Enggran Eko Budianto - detikNews
Selasa, 06 Okt 2020 19:04 WIB
Pernikahan Putri Kepala Kemenag Jombang Diwarnai Kerumunan Tamu Undangan di tengah pandemi
Hajatan nikah anak kepala kemenag Jombang melanggar prokes (Foto: Istimewa)
Jombang -

Hajatan mewah yang digelar Kepala Kemenag Jombang Taufiq Abdul Djalil dinilai melanggar protokol kesehatan. Pelanggaran tersebut terjadi karena sejumlah kesalahan pada tahap pelaksanaan hajatan. Satgas Penanganan pun COVID-19 diminta berbenah.
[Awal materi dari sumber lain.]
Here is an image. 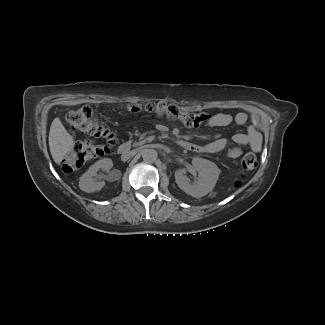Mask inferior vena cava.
<instances>
[{"label":"inferior vena cava","instance_id":"602c4592","mask_svg":"<svg viewBox=\"0 0 325 325\" xmlns=\"http://www.w3.org/2000/svg\"><path fill=\"white\" fill-rule=\"evenodd\" d=\"M131 156H132V153H131V152L124 153V154H122L121 159H122L123 161H126V160H128L129 158H131Z\"/></svg>","mask_w":325,"mask_h":325}]
</instances>
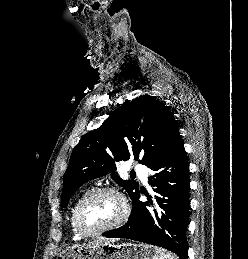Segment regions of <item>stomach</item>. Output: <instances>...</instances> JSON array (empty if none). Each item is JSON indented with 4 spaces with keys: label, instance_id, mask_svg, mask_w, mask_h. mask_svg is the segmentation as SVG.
<instances>
[{
    "label": "stomach",
    "instance_id": "stomach-1",
    "mask_svg": "<svg viewBox=\"0 0 248 259\" xmlns=\"http://www.w3.org/2000/svg\"><path fill=\"white\" fill-rule=\"evenodd\" d=\"M56 259H159L158 248L135 243L72 246Z\"/></svg>",
    "mask_w": 248,
    "mask_h": 259
}]
</instances>
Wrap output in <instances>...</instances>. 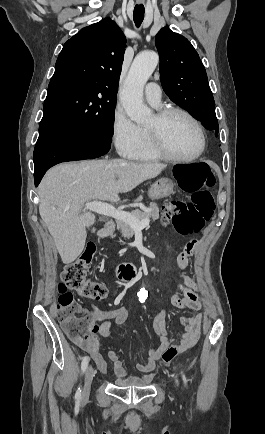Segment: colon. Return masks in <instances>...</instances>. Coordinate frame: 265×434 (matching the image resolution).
Wrapping results in <instances>:
<instances>
[{
    "instance_id": "5ec220e1",
    "label": "colon",
    "mask_w": 265,
    "mask_h": 434,
    "mask_svg": "<svg viewBox=\"0 0 265 434\" xmlns=\"http://www.w3.org/2000/svg\"><path fill=\"white\" fill-rule=\"evenodd\" d=\"M175 164L174 172L177 173V180L182 181L181 186L187 193L191 194V200L172 199L164 205L162 218L170 222L176 231L182 236H191L202 230L204 223L213 214V198L210 188L216 183L212 167L207 164ZM96 253V248L90 246L84 250L81 256L73 263L64 267L61 274L59 290L62 293L61 302L58 308L67 310L60 313L59 324L63 328L64 335H68L72 347H87L89 341L87 334L81 330L92 331L95 325L99 324L96 317H89L84 314H72L75 311L73 297L66 290L71 289L82 298L93 301L105 299L109 290L105 283L97 282L88 278L89 265ZM182 354L179 352L178 344H169L164 349L163 362L172 364Z\"/></svg>"
}]
</instances>
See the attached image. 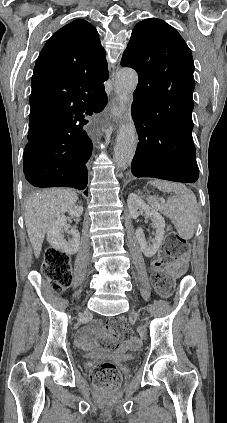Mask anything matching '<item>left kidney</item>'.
Segmentation results:
<instances>
[{
	"mask_svg": "<svg viewBox=\"0 0 227 423\" xmlns=\"http://www.w3.org/2000/svg\"><path fill=\"white\" fill-rule=\"evenodd\" d=\"M127 204L130 215L134 217V219L139 215L138 210H142L145 211V215L150 217L151 221H153V227H155L156 233L150 241H147L142 227H137L136 229V237L144 255H146V257H152V255H155L164 239L165 219L162 217L161 213L149 208L137 194H129Z\"/></svg>",
	"mask_w": 227,
	"mask_h": 423,
	"instance_id": "1",
	"label": "left kidney"
}]
</instances>
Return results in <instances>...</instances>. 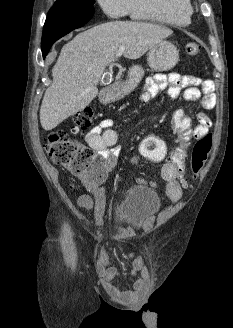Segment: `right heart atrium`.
Instances as JSON below:
<instances>
[{
  "label": "right heart atrium",
  "mask_w": 233,
  "mask_h": 328,
  "mask_svg": "<svg viewBox=\"0 0 233 328\" xmlns=\"http://www.w3.org/2000/svg\"><path fill=\"white\" fill-rule=\"evenodd\" d=\"M101 9L111 18L124 16L128 11V0H97Z\"/></svg>",
  "instance_id": "right-heart-atrium-1"
}]
</instances>
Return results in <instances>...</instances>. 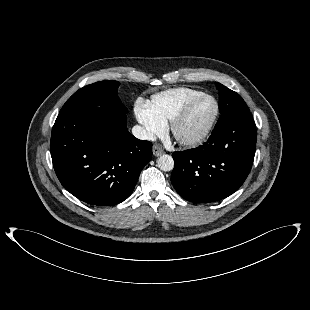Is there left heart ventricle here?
Wrapping results in <instances>:
<instances>
[{
  "label": "left heart ventricle",
  "instance_id": "1",
  "mask_svg": "<svg viewBox=\"0 0 310 310\" xmlns=\"http://www.w3.org/2000/svg\"><path fill=\"white\" fill-rule=\"evenodd\" d=\"M214 112V103L210 99L198 101L190 110L185 120L178 127L181 137L189 138L200 133Z\"/></svg>",
  "mask_w": 310,
  "mask_h": 310
}]
</instances>
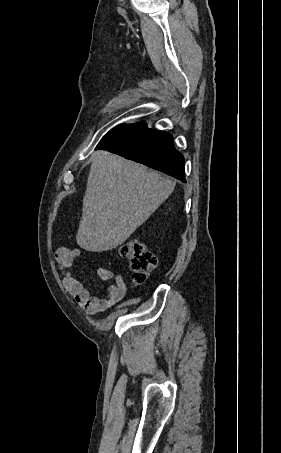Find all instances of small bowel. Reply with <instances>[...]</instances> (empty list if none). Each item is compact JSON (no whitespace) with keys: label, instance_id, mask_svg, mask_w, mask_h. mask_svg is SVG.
<instances>
[{"label":"small bowel","instance_id":"c3829d8e","mask_svg":"<svg viewBox=\"0 0 281 453\" xmlns=\"http://www.w3.org/2000/svg\"><path fill=\"white\" fill-rule=\"evenodd\" d=\"M78 250L59 249L55 259L62 273L65 286L74 294L79 302H82L87 315H96L113 304L123 299L127 294V286L122 274L114 276L109 268L97 267L96 275L103 280H114L108 287L107 296L104 298L92 296L90 291L73 275V267L79 257Z\"/></svg>","mask_w":281,"mask_h":453}]
</instances>
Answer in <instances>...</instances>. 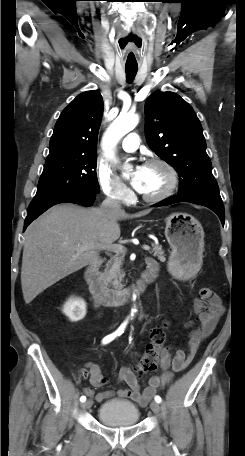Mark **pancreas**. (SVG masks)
Instances as JSON below:
<instances>
[{"label":"pancreas","mask_w":245,"mask_h":456,"mask_svg":"<svg viewBox=\"0 0 245 456\" xmlns=\"http://www.w3.org/2000/svg\"><path fill=\"white\" fill-rule=\"evenodd\" d=\"M152 247L150 253H152L154 257H157L161 262H165L166 258L162 246L152 243ZM121 253L123 252L119 251L116 255L111 257L103 273L107 283L112 284L115 289L120 287L122 278L124 277V274L121 271L123 263V256H120Z\"/></svg>","instance_id":"cf45deb5"}]
</instances>
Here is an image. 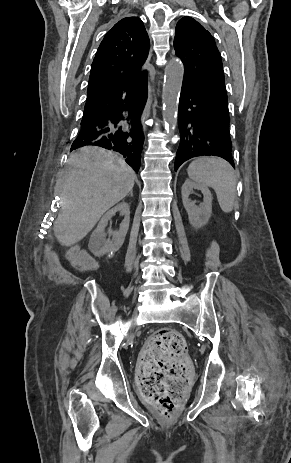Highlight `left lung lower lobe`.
Returning <instances> with one entry per match:
<instances>
[{"label": "left lung lower lobe", "instance_id": "obj_1", "mask_svg": "<svg viewBox=\"0 0 291 463\" xmlns=\"http://www.w3.org/2000/svg\"><path fill=\"white\" fill-rule=\"evenodd\" d=\"M178 127L180 143L175 171L185 161L198 156H218L234 167L228 111L215 105L199 91L182 86Z\"/></svg>", "mask_w": 291, "mask_h": 463}]
</instances>
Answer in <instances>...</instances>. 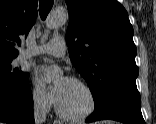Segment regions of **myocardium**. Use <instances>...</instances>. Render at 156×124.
Instances as JSON below:
<instances>
[{
  "instance_id": "myocardium-1",
  "label": "myocardium",
  "mask_w": 156,
  "mask_h": 124,
  "mask_svg": "<svg viewBox=\"0 0 156 124\" xmlns=\"http://www.w3.org/2000/svg\"><path fill=\"white\" fill-rule=\"evenodd\" d=\"M67 79L81 85L87 91L89 100H90L89 106L84 112H82L80 114H68V113L64 112L59 107L57 102L55 101V111L59 117H61L64 120H67V121L85 120V119L89 118L91 115H93L97 110V105H98L97 95H96L94 89L92 88V86L87 81H85L81 78L75 77V76H70Z\"/></svg>"
}]
</instances>
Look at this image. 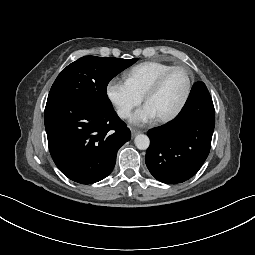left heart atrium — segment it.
I'll return each instance as SVG.
<instances>
[{
    "mask_svg": "<svg viewBox=\"0 0 255 255\" xmlns=\"http://www.w3.org/2000/svg\"><path fill=\"white\" fill-rule=\"evenodd\" d=\"M156 117L157 115L153 109L146 103L133 115L132 122L135 124H144L155 119Z\"/></svg>",
    "mask_w": 255,
    "mask_h": 255,
    "instance_id": "1",
    "label": "left heart atrium"
}]
</instances>
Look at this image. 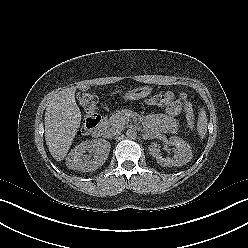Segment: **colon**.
Wrapping results in <instances>:
<instances>
[{"mask_svg":"<svg viewBox=\"0 0 248 248\" xmlns=\"http://www.w3.org/2000/svg\"><path fill=\"white\" fill-rule=\"evenodd\" d=\"M167 93H159L153 96L150 100L154 105H162L168 100ZM186 112V116L191 127L194 126V114L191 104L189 103L185 94H180ZM79 102L85 110V119L79 131V134L86 135L92 131L99 120L101 119L98 114V98L91 92H83L79 95Z\"/></svg>","mask_w":248,"mask_h":248,"instance_id":"obj_1","label":"colon"}]
</instances>
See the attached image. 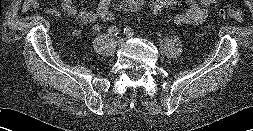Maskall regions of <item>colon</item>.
Segmentation results:
<instances>
[{"mask_svg":"<svg viewBox=\"0 0 253 131\" xmlns=\"http://www.w3.org/2000/svg\"><path fill=\"white\" fill-rule=\"evenodd\" d=\"M150 10L153 12H161L177 6L176 0H151L148 4ZM221 14L233 20L236 23L244 21V13L240 9L225 8L221 10ZM101 21L105 24H112L115 21V14L112 10L108 9L101 14Z\"/></svg>","mask_w":253,"mask_h":131,"instance_id":"obj_1","label":"colon"}]
</instances>
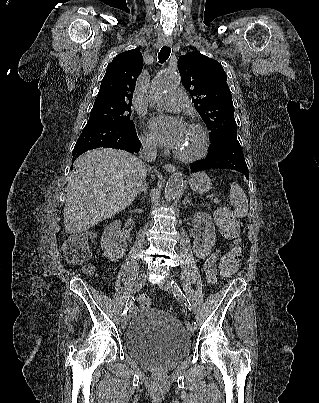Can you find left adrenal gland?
I'll return each instance as SVG.
<instances>
[{"label": "left adrenal gland", "mask_w": 319, "mask_h": 403, "mask_svg": "<svg viewBox=\"0 0 319 403\" xmlns=\"http://www.w3.org/2000/svg\"><path fill=\"white\" fill-rule=\"evenodd\" d=\"M189 196H190V194L188 193V195L185 197V199H184V201H183V205H186L187 203L188 204H191V202L189 201Z\"/></svg>", "instance_id": "obj_1"}]
</instances>
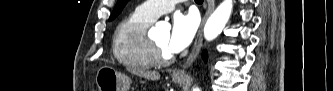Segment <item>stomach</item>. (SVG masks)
I'll use <instances>...</instances> for the list:
<instances>
[{
  "label": "stomach",
  "mask_w": 333,
  "mask_h": 91,
  "mask_svg": "<svg viewBox=\"0 0 333 91\" xmlns=\"http://www.w3.org/2000/svg\"><path fill=\"white\" fill-rule=\"evenodd\" d=\"M183 80L184 78L173 77L176 84H181ZM95 81L99 91H129L132 83L128 76L110 66L100 67Z\"/></svg>",
  "instance_id": "0dacf381"
}]
</instances>
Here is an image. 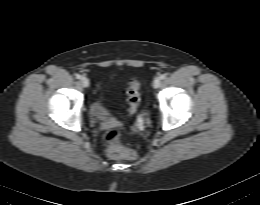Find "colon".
Returning <instances> with one entry per match:
<instances>
[{
	"label": "colon",
	"mask_w": 260,
	"mask_h": 205,
	"mask_svg": "<svg viewBox=\"0 0 260 205\" xmlns=\"http://www.w3.org/2000/svg\"><path fill=\"white\" fill-rule=\"evenodd\" d=\"M140 81L132 80L127 89V101L129 104V114L135 115L140 104ZM123 133L119 129H113L106 133L105 143L107 154L112 158H123L134 160L137 153L134 150L124 148L121 144Z\"/></svg>",
	"instance_id": "5ec220e1"
}]
</instances>
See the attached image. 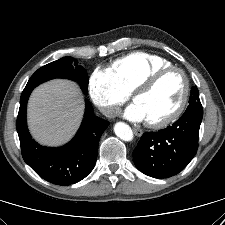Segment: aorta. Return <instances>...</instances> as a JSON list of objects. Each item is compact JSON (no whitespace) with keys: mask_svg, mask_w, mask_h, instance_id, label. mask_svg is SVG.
Returning a JSON list of instances; mask_svg holds the SVG:
<instances>
[{"mask_svg":"<svg viewBox=\"0 0 225 225\" xmlns=\"http://www.w3.org/2000/svg\"><path fill=\"white\" fill-rule=\"evenodd\" d=\"M114 132L123 141H131L133 139L131 127L123 122H117L115 124Z\"/></svg>","mask_w":225,"mask_h":225,"instance_id":"762f6f07","label":"aorta"}]
</instances>
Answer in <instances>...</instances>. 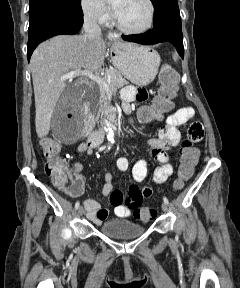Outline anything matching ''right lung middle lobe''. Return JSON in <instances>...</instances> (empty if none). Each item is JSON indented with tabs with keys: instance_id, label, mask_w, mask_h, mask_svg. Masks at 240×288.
Listing matches in <instances>:
<instances>
[{
	"instance_id": "1",
	"label": "right lung middle lobe",
	"mask_w": 240,
	"mask_h": 288,
	"mask_svg": "<svg viewBox=\"0 0 240 288\" xmlns=\"http://www.w3.org/2000/svg\"><path fill=\"white\" fill-rule=\"evenodd\" d=\"M29 30L40 21L55 15L83 16L81 0H30Z\"/></svg>"
}]
</instances>
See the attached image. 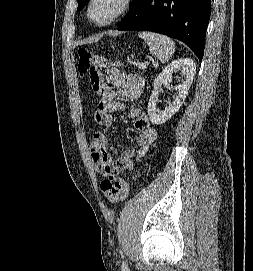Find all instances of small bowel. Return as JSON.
I'll list each match as a JSON object with an SVG mask.
<instances>
[{
  "label": "small bowel",
  "mask_w": 253,
  "mask_h": 271,
  "mask_svg": "<svg viewBox=\"0 0 253 271\" xmlns=\"http://www.w3.org/2000/svg\"><path fill=\"white\" fill-rule=\"evenodd\" d=\"M101 89L98 92L99 101L94 111V120L102 126L110 127L114 114L123 112L125 105L118 100H135L140 96L144 82L140 76L121 73L114 67L106 69L105 76L100 72ZM105 79L111 85L105 83ZM128 117L134 120L135 128L139 131L134 143L129 144L125 154L112 161L106 150L107 139L103 131H95L89 144V153L97 172L107 178H115L121 172L131 171L135 163L148 151L157 138V130L150 124L148 116L139 108H132Z\"/></svg>",
  "instance_id": "1"
}]
</instances>
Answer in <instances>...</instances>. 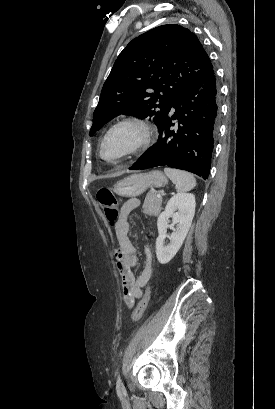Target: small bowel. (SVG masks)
Here are the masks:
<instances>
[{
    "label": "small bowel",
    "mask_w": 275,
    "mask_h": 409,
    "mask_svg": "<svg viewBox=\"0 0 275 409\" xmlns=\"http://www.w3.org/2000/svg\"><path fill=\"white\" fill-rule=\"evenodd\" d=\"M138 199L128 200L121 210V217L115 225V235L118 243L116 257L112 258L117 263V268L122 277L123 301L131 306L135 299L142 297L143 289L148 284L152 275V254L149 246H145L143 253L146 265L139 276H136L133 267L137 263L136 248L130 238V215L138 206Z\"/></svg>",
    "instance_id": "obj_1"
}]
</instances>
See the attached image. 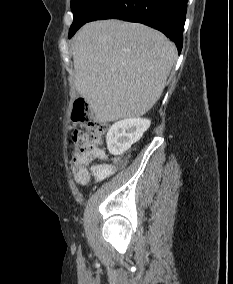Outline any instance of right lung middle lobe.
Instances as JSON below:
<instances>
[{
	"instance_id": "1",
	"label": "right lung middle lobe",
	"mask_w": 233,
	"mask_h": 284,
	"mask_svg": "<svg viewBox=\"0 0 233 284\" xmlns=\"http://www.w3.org/2000/svg\"><path fill=\"white\" fill-rule=\"evenodd\" d=\"M108 0H71L73 23L69 29V38Z\"/></svg>"
}]
</instances>
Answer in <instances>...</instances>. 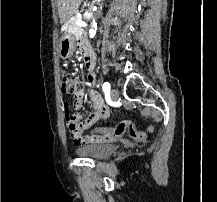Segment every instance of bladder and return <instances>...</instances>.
<instances>
[{"label": "bladder", "instance_id": "31cf9c89", "mask_svg": "<svg viewBox=\"0 0 217 202\" xmlns=\"http://www.w3.org/2000/svg\"><path fill=\"white\" fill-rule=\"evenodd\" d=\"M116 145L109 142L94 143L84 148H78L77 153L87 157L103 158L112 155Z\"/></svg>", "mask_w": 217, "mask_h": 202}]
</instances>
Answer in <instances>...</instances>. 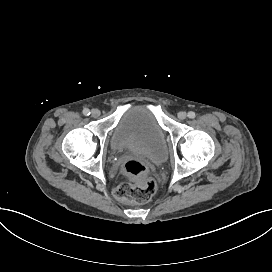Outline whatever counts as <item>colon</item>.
Listing matches in <instances>:
<instances>
[{
    "label": "colon",
    "instance_id": "colon-1",
    "mask_svg": "<svg viewBox=\"0 0 272 272\" xmlns=\"http://www.w3.org/2000/svg\"><path fill=\"white\" fill-rule=\"evenodd\" d=\"M120 171L127 182L117 187L114 191L116 195H122L136 203H145L157 191L156 180L147 176L148 166L145 161L127 160L122 163Z\"/></svg>",
    "mask_w": 272,
    "mask_h": 272
}]
</instances>
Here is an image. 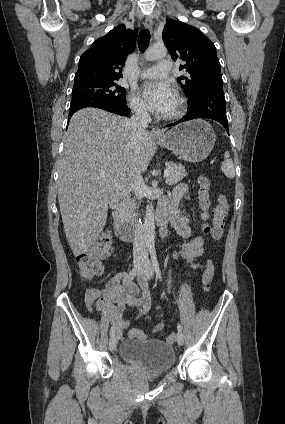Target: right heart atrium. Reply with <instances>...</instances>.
Listing matches in <instances>:
<instances>
[{"mask_svg": "<svg viewBox=\"0 0 285 424\" xmlns=\"http://www.w3.org/2000/svg\"><path fill=\"white\" fill-rule=\"evenodd\" d=\"M128 101L131 109L137 115L146 116L148 114L147 105L135 92L130 93Z\"/></svg>", "mask_w": 285, "mask_h": 424, "instance_id": "d8ad5b80", "label": "right heart atrium"}]
</instances>
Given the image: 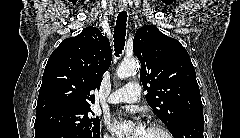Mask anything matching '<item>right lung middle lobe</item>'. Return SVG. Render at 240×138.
<instances>
[{
    "label": "right lung middle lobe",
    "mask_w": 240,
    "mask_h": 138,
    "mask_svg": "<svg viewBox=\"0 0 240 138\" xmlns=\"http://www.w3.org/2000/svg\"><path fill=\"white\" fill-rule=\"evenodd\" d=\"M90 107L64 108L36 115L35 130L63 128L86 138L100 137V121Z\"/></svg>",
    "instance_id": "obj_1"
}]
</instances>
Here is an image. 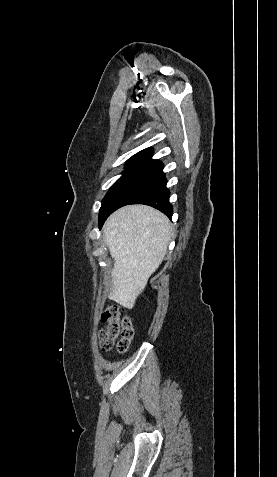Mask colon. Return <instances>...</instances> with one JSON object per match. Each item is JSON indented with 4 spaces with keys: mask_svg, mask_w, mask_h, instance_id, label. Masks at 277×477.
<instances>
[{
    "mask_svg": "<svg viewBox=\"0 0 277 477\" xmlns=\"http://www.w3.org/2000/svg\"><path fill=\"white\" fill-rule=\"evenodd\" d=\"M123 311L120 305H110L101 315V321L107 323L106 328L99 333L100 346L104 350H110L117 340V351L124 353L131 344L134 328L131 319Z\"/></svg>",
    "mask_w": 277,
    "mask_h": 477,
    "instance_id": "1",
    "label": "colon"
}]
</instances>
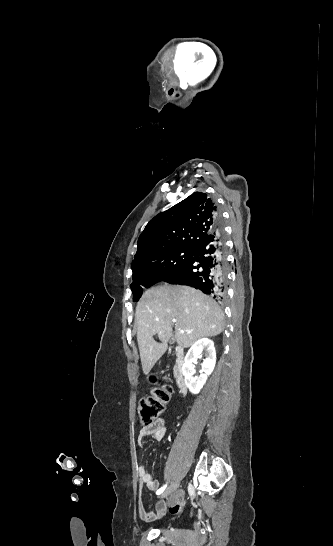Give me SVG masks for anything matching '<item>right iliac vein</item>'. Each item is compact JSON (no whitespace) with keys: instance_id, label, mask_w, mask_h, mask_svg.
<instances>
[{"instance_id":"right-iliac-vein-1","label":"right iliac vein","mask_w":333,"mask_h":546,"mask_svg":"<svg viewBox=\"0 0 333 546\" xmlns=\"http://www.w3.org/2000/svg\"><path fill=\"white\" fill-rule=\"evenodd\" d=\"M179 483L178 482H174L172 483L167 489L166 491L161 495V498H166L167 496H169L170 494H172L178 487Z\"/></svg>"}]
</instances>
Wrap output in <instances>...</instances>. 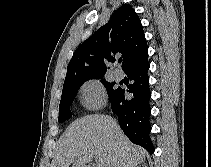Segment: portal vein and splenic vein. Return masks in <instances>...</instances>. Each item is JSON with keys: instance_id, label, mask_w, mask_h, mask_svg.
Returning a JSON list of instances; mask_svg holds the SVG:
<instances>
[{"instance_id": "1", "label": "portal vein and splenic vein", "mask_w": 211, "mask_h": 167, "mask_svg": "<svg viewBox=\"0 0 211 167\" xmlns=\"http://www.w3.org/2000/svg\"><path fill=\"white\" fill-rule=\"evenodd\" d=\"M95 161L97 163V167H105L104 161L101 157L95 156Z\"/></svg>"}]
</instances>
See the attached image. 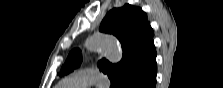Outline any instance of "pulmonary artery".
<instances>
[{"label": "pulmonary artery", "instance_id": "pulmonary-artery-1", "mask_svg": "<svg viewBox=\"0 0 223 88\" xmlns=\"http://www.w3.org/2000/svg\"><path fill=\"white\" fill-rule=\"evenodd\" d=\"M108 84L106 75L93 69H83L68 75L58 85L62 88H82L91 85L107 87Z\"/></svg>", "mask_w": 223, "mask_h": 88}]
</instances>
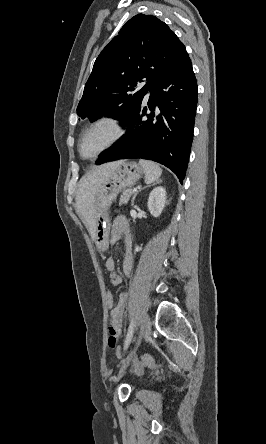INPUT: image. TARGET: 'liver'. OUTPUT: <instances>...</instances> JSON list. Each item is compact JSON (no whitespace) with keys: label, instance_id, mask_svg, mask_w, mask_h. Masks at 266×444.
<instances>
[{"label":"liver","instance_id":"6515ba94","mask_svg":"<svg viewBox=\"0 0 266 444\" xmlns=\"http://www.w3.org/2000/svg\"><path fill=\"white\" fill-rule=\"evenodd\" d=\"M122 161L111 162L99 166L81 178L78 184L76 204L82 215L88 231L95 239L94 228V198L99 187L105 182Z\"/></svg>","mask_w":266,"mask_h":444}]
</instances>
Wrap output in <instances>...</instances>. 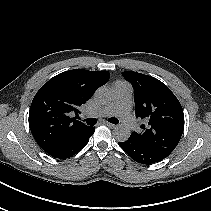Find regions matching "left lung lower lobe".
I'll return each instance as SVG.
<instances>
[{"label": "left lung lower lobe", "instance_id": "obj_1", "mask_svg": "<svg viewBox=\"0 0 211 211\" xmlns=\"http://www.w3.org/2000/svg\"><path fill=\"white\" fill-rule=\"evenodd\" d=\"M119 146L136 162L141 164H152L164 159L163 156L143 147L132 138L124 142H119Z\"/></svg>", "mask_w": 211, "mask_h": 211}]
</instances>
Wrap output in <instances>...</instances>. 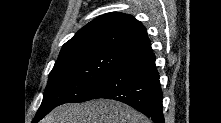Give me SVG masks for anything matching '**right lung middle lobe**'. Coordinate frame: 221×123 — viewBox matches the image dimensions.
<instances>
[{
  "label": "right lung middle lobe",
  "instance_id": "right-lung-middle-lobe-1",
  "mask_svg": "<svg viewBox=\"0 0 221 123\" xmlns=\"http://www.w3.org/2000/svg\"><path fill=\"white\" fill-rule=\"evenodd\" d=\"M128 58L108 49H85L58 57L35 119L63 103L89 100L96 84Z\"/></svg>",
  "mask_w": 221,
  "mask_h": 123
}]
</instances>
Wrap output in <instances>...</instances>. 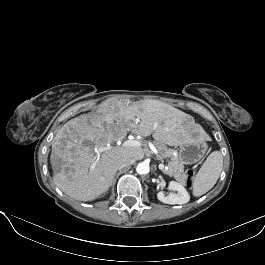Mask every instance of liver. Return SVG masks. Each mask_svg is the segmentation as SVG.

Ketua IDI Jombang dr Achmad Iskandar Dzulqornain mengatakan, pihaknya telah meminta keterangan dari pemilik hajatan dan panitia. Menurut dia, Taufiq telah berkoordinasi dengan Satgas Penangan COVID-19 Kabupaten Jombang sebelum menggelar resepsi pernikahan putrinya. Selain mengajukan izin, Kepala Kemenag Jombang itu juga menyodorkan konsep-konsep hajatan tersebut digelar dengan mematuhi protokol kesehatan.

"Konsepnya saya kira sudah ok. Kelihatannya pelaksanaannya yang bermasalah. Misalnya tentang jaga jarak. Kalau tamunya bareng-bareng datang, akhirnya bergerombol. Rupanya petugas bagian mengamankan jarak tidak melaksanakan tugasnya dengan baik. Kedua tentang masker, panitia yang bertugas tidak mengambil sikap tegas, misalnya menolak (Tamu yang tak pakai masker) atau membagikan masker," kata dr Iskandar saat dikonfirmasi wartawan, Selasa (6/10/2020).

Ia menjelaskan, sesuai ketentuan Peraturan Bupati Jombang No 57 tahun 2020 tentang Penerapan Disiplin dan Penegakan Hukum Protokol Kesehatan sebagai Upaya Pencegahan dan Pengendalian COVID-19, hajatan wajib digelar dengan mematuhi protokol kesehatan. Penyelenggara hajatan juga wajib membatasi tamu undangan maksimal 50 persen dari daya tampung ruangan.

Iskandar menilai ketentuan terkait daya tampung ruangan untuk menggelar hajatan, belum jelas. "Menghitung kapasitas ruangan tidak mudah. Ballroom Hotel Yusro katanya untuk 1.000 orang. Itu kondisi bagaimana? Kalau separuh lebih terpakai untuk tempat hiburan, konsumsi, ruang yang tersedia lebih kecil. Ini menjadi pelajaran gugus tugas dan masyarakat, yang dimaksud kapasitas ini bagaimana? Konteks jaga jarak kan ruangan untuk bergerak dan berlalu lalang," terangnya.